Table of Contents
vLLM’s --enable-prefix-caching flag is one line of config that buys you 30–50% more throughput on chat workloads. Most teams running vLLM in production don’t have it on; many don’t know it exists. This page explains why it matters.
Prefix caching reuses KV-cache state for repeated prompt prefixes (system prompts, RAG contexts, few-shot examples). For typical chatbot workloads with shared system prompts, the cache hit rate is 70–90% and aggregate throughput improves by 30–50%. Free, just enable it.
How prefix caching works
Each token in an LLM prompt builds a key/value tensor in attention. Normally, every prompt re-computes the full prefix even if 90% of it is identical to previous prompts. vLLM’s prefix caching:
- Hashes the prompt prefix block-by-block (16 tokens per block by default)

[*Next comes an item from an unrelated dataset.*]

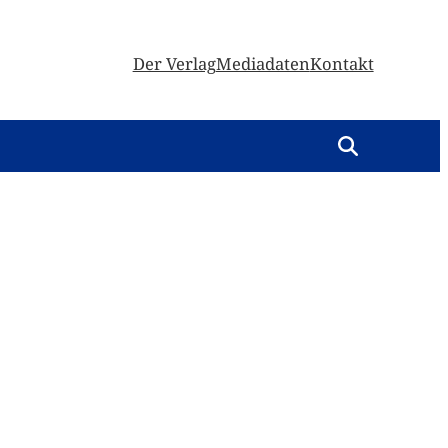
Der Verlag
Mediadaten
Kontakt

- Stores the resulting KV state in a hash-keyed pool
- On the next request, looks up matching prefix hashes and reuses the cached KV directly
- Only computes the suffix (the part that differs from cached prefixes)
For a chatbot with a 1,500-token system prompt and 50-token user input, you save ~97% of the prefill computation on cache hits.
When it helps the most
- Chatbots with shared system prompts — biggest win. Cache hit rates 80–95%.
- RAG with stable retrieved documents — high hit rate when the same chunks come up across queries.
- Few-shot prompted classifiers — identical few-shot examples on every request.
- Multi-turn conversations — each turn extends the previous; prefix caching makes turn-N latency roughly equal to turn-1.
When it does not help
- Random / unique prompts — embeddings indexing, classification of unrelated short texts.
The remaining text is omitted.